Bug 182998

Adding Stephen to avoid the total communication breakdown between rpm devel and 
the SELinux devel folks as already mentioned in bug #175557.

Jeff favorites "SELinux out of rpm using dlopen" instead of the current solution 
(see MLS patch in latest Rawhide rpm version). "The ABI issues wrto libselinux 
are extremely hard to deal with in a statically linked binary that noone is 
upgrading. Deeper than ABI, MLS is semantic change to type set by libselinux."

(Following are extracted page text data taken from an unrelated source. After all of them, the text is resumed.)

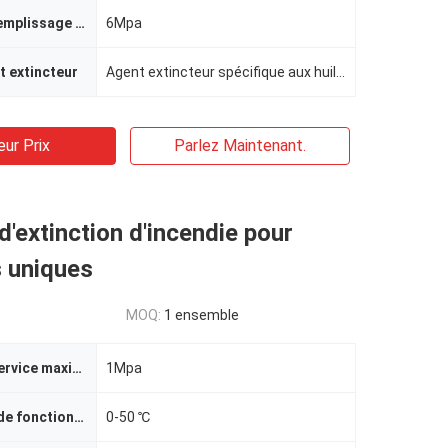
Pression de remplissage de la bouteille de conduite
6Mpa
t extincteur
Agent extincteur spécifique aux huiles comestibles
eur Prix
Parlez Maintenant.
'extinction d'incendie pour
s uniques
MOQ:
1 ensemble
Pression de service maximale de l'appareil
1Mpa
Température de fonctionnement
0-50 ℃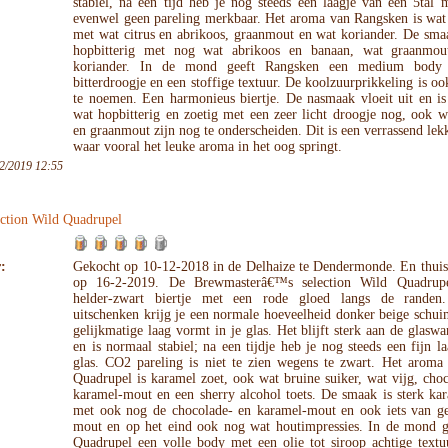
stabiel, na een tijd heb je nog steeds een laagje van een 5tal
evenwel geen pareling merkbaar. Het aroma van Rangsken is wat 
met wat citrus en abrikoos, graanmout en wat koriander. De smaa
hopbitterig met nog wat abrikoos en banaan, wat graanmo
koriander. In de mond geeft Rangsken een medium body
bitterdroogje en een stoffige textuur. De koolzuurprikkeling is o
te noemen. Een harmonieus biertje. De nasmaak vloeit uit en is
wat hopbitterig en zoetig met een zeer licht droogje nog, ook 
en graanmout zijn nog te onderscheiden. Dit is een verrassend lekk
waar vooral het leuke aroma in het oog springt.
2/2019 12:55
ection Wild Quadrupel
:
Gekocht op 10-12-2018 in de Delhaize te Dendermonde. En thuis
op 16-2-2019. De Brewmasterâ€™s selection Wild Quadrupe
helder-zwart biertje met een rode gloed langs de randen
uitschenken krijg je een normale hoeveelheid donker beige schu
gelijkmatige laag vormt in je glas. Het blijft sterk aan de glasw
en is normaal stabiel; na een tijdje heb je nog steeds een fijn la
glas. CO2 pareling is niet te zien wegens te zwart. Het aroma
Quadrupel is karamel zoet, ook wat bruine suiker, wat vijg, cho
karamel-mout en een sherry alcohol toets. De smaak is sterk ka
met ook nog de chocolade- en karamel-mout en ook iets van ge
mout en op het eind ook nog wat houtimpressies. In de mond g
Quadrupel een volle body met een olie tot siroop achtige textu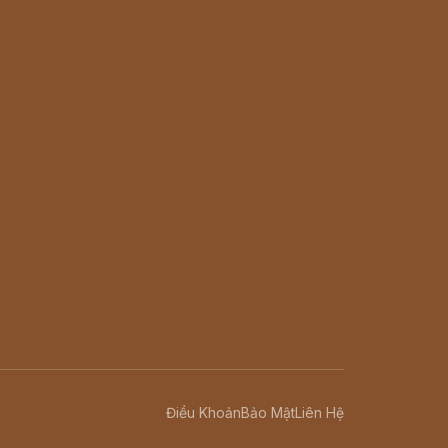
Điều Khoản
Bảo Mật
Liên Hệ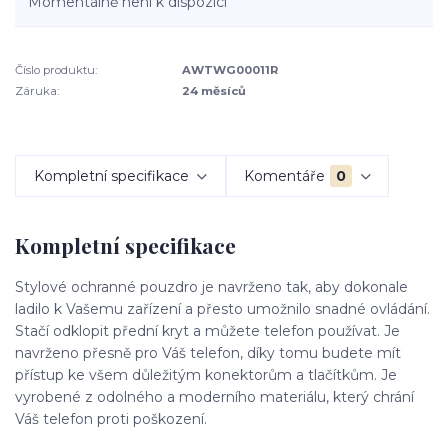
Momentálně není k dispozici
Číslo produktu:
AWTWG00011R
Záruka:
24 měsíců
Kompletní specifikace
Komentáře
0
Kompletní specifikace
Stylové ochranné pouzdro je navrženo tak, aby dokonale
ladilo k Vašemu zařízení a přesto umožnilo snadné ovládání.
Stačí odklopit přední kryt a můžete telefon používat. Je
navrženo přesně pro Váš telefon, díky tomu budete mít
přístup ke všem důležitým konektorům a tlačítkům. Je
vyrobené z odolného a moderního materiálu, který chrání
Váš telefon proti poškození.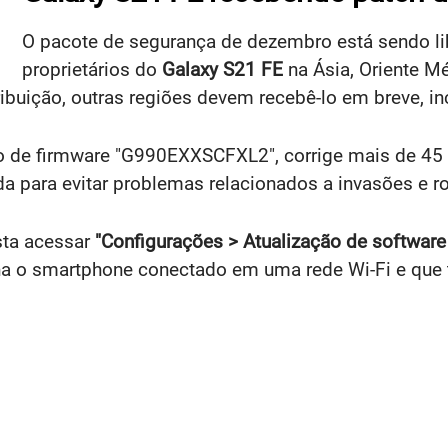
O pacote de segurança de dezembro está sendo li
proprietários do
Galaxy S21 FE
na Ásia, Oriente Mé
ribuição, outras regiões devem recebê-lo em breve, inc
ão de firmware "G990EXXSCFXL2", corrige mais de 45 
 para evitar problemas relacionados a invasões e r
sta acessar
"Configurações > Atualização de software >
o smartphone conectado em uma rede Wi-Fi e que te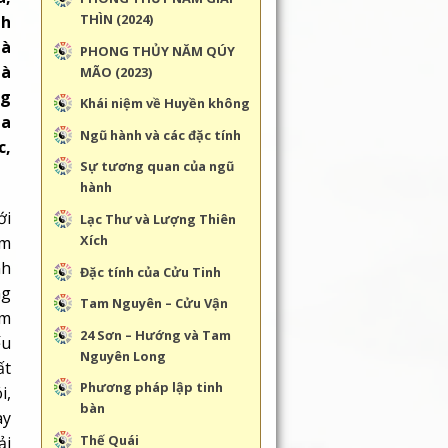
THÌN (2024)
nh
là
PHONG THỦY NĂM QÚY
hà
MÃO (2023)
ng
Khái niệm về Huyền không
ia
Ngũ hành và các đặc tính
c,
Sự tương quan của ngũ
hành
ới
Lạc Thư và Lượng Thiên
Xích
ầm
nh
Đặc tính của Cửu Tinh
ng
Tam Nguyên – Cửu Vận
àm
24 Sơn – Hướng và Tam
ếu
Nguyên Long
ất
Phương pháp lập tinh
i,
bàn
ay
Thế Quái
ải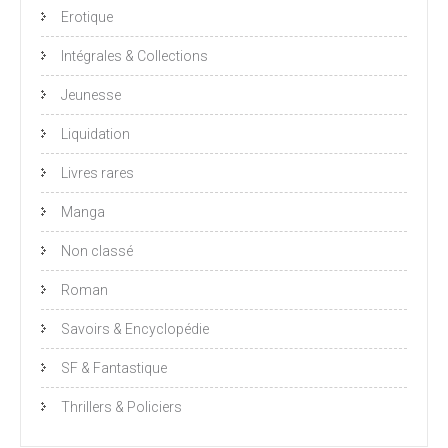
Erotique
Intégrales & Collections
Jeunesse
Liquidation
Livres rares
Manga
Non classé
Roman
Savoirs & Encyclopédie
SF & Fantastique
Thrillers & Policiers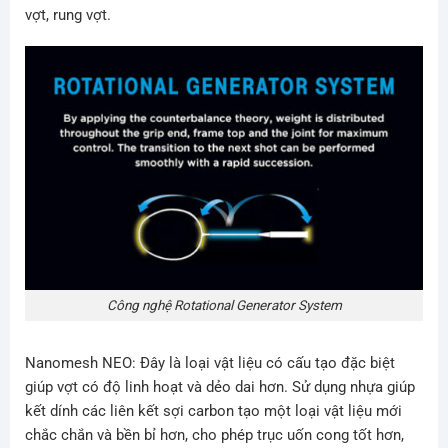
vợt, rung vợt.
Công nghệ Rotational Generator System
Nanomesh NEO: Đây là loại vật liệu có cấu tạo đặc biệt
giúp vợt có độ linh hoạt và dẻo dai hơn. Sử dụng nhựa giúp
kết dính các liên kết sợi carbon tạo một loại vật liệu mới
chắc chắn và bền bỉ hơn, cho phép trục uốn cong tốt hơn,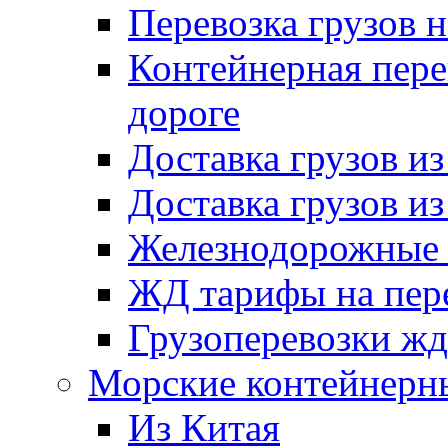
Перевозка грузов 
Контейнерная пере
дороге
Доставка грузов и
Доставка грузов и
Железнодорожные п
ЖД тарифы на пере
Грузоперевозки жд
Морские контейнерн
Из Китая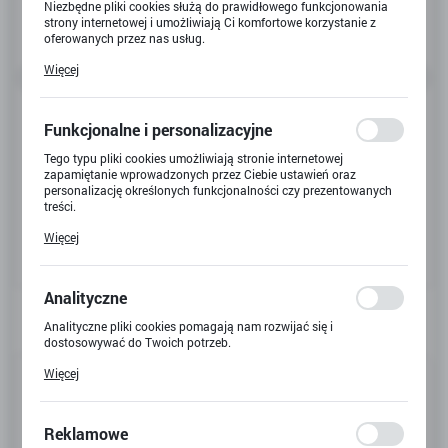
Niezbędne pliki cookies służą do prawidłowego funkcjonowania
strony internetowej i umożliwiają Ci komfortowe korzystanie z
oferowanych przez nas usług.
Pliki cookies odpowiadają na podejmowane przez Ciebie działania
Więcej
w celu m.in. dostosowania Twoich ustawień preferencji
prywatności, logowania czy wypełniania formularzy. Dzięki plikom
cookies strona, z której korzystasz, może działać bez zakłóceń.
Funkcjonalne i personalizacyjne
Tego typu pliki cookies umożliwiają stronie internetowej
zapamiętanie wprowadzonych przez Ciebie ustawień oraz
personalizację określonych funkcjonalności czy prezentowanych
treści.
Dzięki tym plikom cookies możemy zapewnić Ci większy komfort
Więcej
korzystania z funkcjonalności naszej strony poprzez dopasowanie
jej do Twoich indywidualnych preferencji. Wyrażenie zgody na
funkcjonalne i personalizacyjne pliki cookies gwarantuje
dostępność większej ilości funkcji na stronie.
Analityczne
Analityczne pliki cookies pomagają nam rozwijać się i
dostosowywać do Twoich potrzeb.
Cookies analityczne pozwalają na uzyskanie informacji w zakresie
Kod produktu:
X-4305
Więcej
wykorzystywania witryny internetowej, miejsca oraz częstotliwości,
z jaką odwiedzane są nasze serwisy www. Dane pozwalają nam na
Kod EAN:
4895038542563
ocenę naszych serwisów internetowych pod względem ich
popularności wśród użytkowników. Zgromadzone informacje są
Reklamowe
przetwarzane w formie zanonimizowanej. Wyrażenie zgody na
Dostępny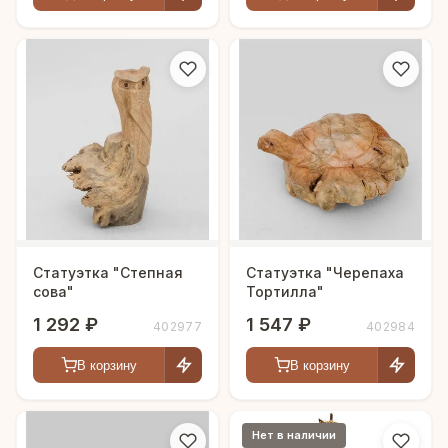
Статуэтка "Степная
Статуэтка "Черепаха
сова"
Тортилла"
1 292 ₽
1 547 ₽
402977
402984
В корзину
В корзину
Нет в наличии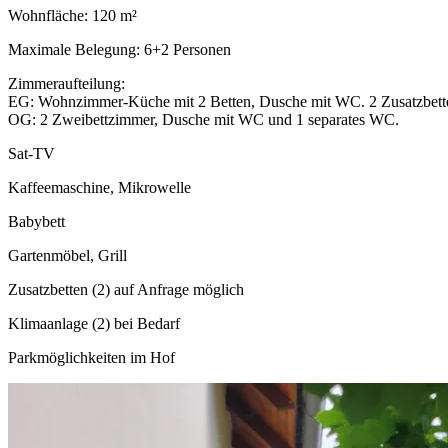
Wohnfläche: 120 m²
Maximale Belegung: 6+2 Personen
Zimmeraufteilung:
EG: Wohnzimmer-Küche mit 2 Betten, Dusche mit WC. 2 Zusatzbette
OG: 2 Zweibettzimmer, Dusche mit WC und 1 separates WC.
Sat-TV
Kaffeemaschine, Mikrowelle
Babybett
Gartenmöbel, Grill
Zusatzbetten (2) auf Anfrage möglich
Klimaanlage (2) bei Bedarf
Parkmöglichkeiten im Hof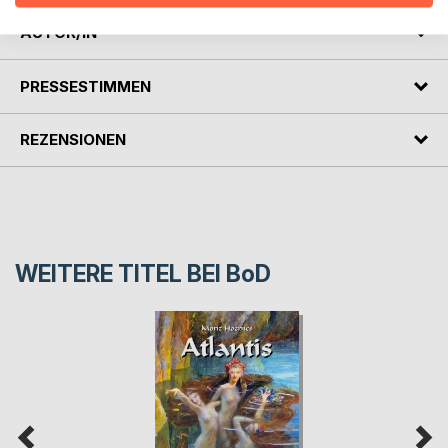
AUTOR/IN
PRESSESTIMMEN
REZENSIONEN
WEITERE TITEL BEI
BoD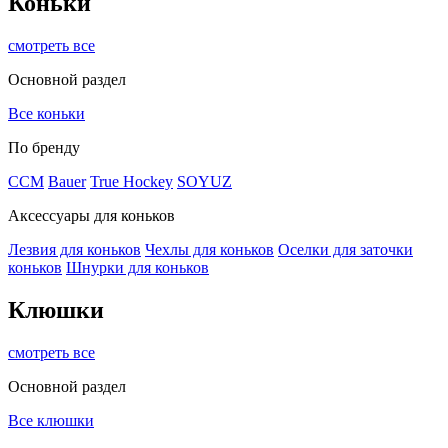
Коньки
смотреть все
Основной раздел
Все коньки
По бренду
ССМ
Bauer
True Hockey
SOYUZ
Аксессуары для коньков
Лезвия для коньков
Чехлы для коньков
Оселки для заточки
коньков
Шнурки для коньков
Клюшки
смотреть все
Основной раздел
Все клюшки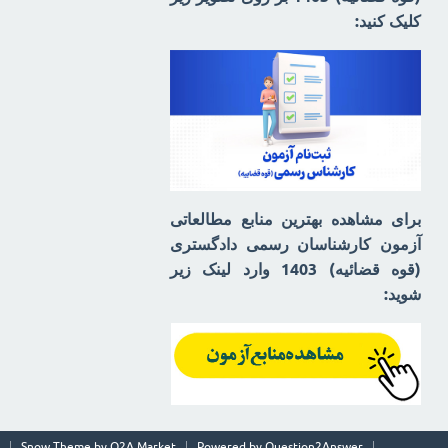
کلیک کنید:
برای مشاهده بهترین منابع مطالعاتی
آزمون کارشناسان رسمی دادگستری
(قوه قضائیه) 1403 وارد لینک زیر
شوید:
Snow Theme by
Q2A Market
Powered by
Question2Answer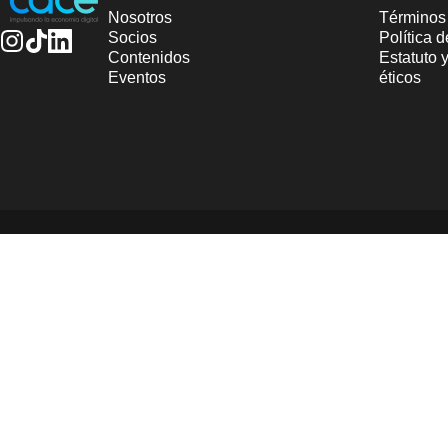
Nosotros
Términos
Socios
Política 
Contenidos
Estatuto 
Instagram
TikTok
LinkedIn
Eventos
éticos
© 2025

Stephen, any chance to get this soon solved in a sane way Jeff likes? If my C 
knowledge would be good enough, I already would have written what is needed for 
*enthusiastic is*.

Not sure what is referenced by 'MLS patch in latest Rawhide rpm version'.
I see two SELinux-related patches in current Fedora CVS devel tree:
1) rpm-4.4.2-contextverify.patch (which appears to just be an issue of copying
the context and for some reason adds guards to the freecon() calls, even though
freecon() just calls free() and free(NULL) is ok),
2) rpm-4.4.2-matchpathcon.patch (which is the change to rpm to call matchpathcon
to obtain the context to apply to a file rather than internally duplicating the
setfiles logic).

The latter one in particular is a natural step in de-coupling SELinux from rpm
by moving SELinux-specific logic out of rpm into libselinux.

rpm shouldn't care about MLS or no MLS; it just gets the contexts to apply from
matchpathcon as complete strings and feeds them to lsetfilecon, and never needs
to care whether the context has a MLS component or not.  And even in the static
case, libselinux determines whether MLS is enabled at runtime based on the
kernel's /selinux/mls value, so it adapts as appropriate.

I don't really understand why the matchpathcon changes never went upstream in
rpm; no one ever came back and said "This can't be done because X, Y, and Z". 
We can't fix it if we don't know it is broken, and the rpm SELinux integration
has been handled by Red Hat anyway - we never wrote those patches for rpm, just
the library side of the interfaces.

The matchpathcon patch was not integrated into rpm because it broke the
ability to buildusing --disable-selinux. This info was delivered several
times.

The other patch was critiqued here in bugzilla.

Static binaries that link selinux *must* be upgraded
when libselinux is modified in order to see deeper
changes like MLS. And those selinux changes must be reflected
into rpm packaging with conflicts (and more) in order to
establish which versions of rpm interoperate with which
features of libselinux. That is not as simple as checking
the value of /proc/mls at runtime.

Another issue is
    Why is it rpm's role to verify file contexts?

And how is that verification to be done meaningfully
if the answer depends on other obscure features like /proc/mls
or whatevere data matchpathcon uses is being set correctly?

Ping? Maybe a bit off-topic, maybe not: WTF does /sbin/mcstransd from the 
mcstrans package do except consuming (wasting seems more suitable for me)
lots of CPU time all the time (around 7% of CPU)?

Hopefully that crazy CPU-wasting daemon "mcstransd" isn't that useless it 
currently looks like and is doing something useful, for example labeling and 
verifying files and directories using the "SELinux policy of the day". But
the daemon isn't doing such a useful thing, right? Corrections are always 
cheerfully accepted, of course. Guessing, it's another new stuff out of the 
"SELinux of the day"-box jbj already mentioned in IRC ;-)

rpm-4.4.7 no longer verifies selinux file contexts.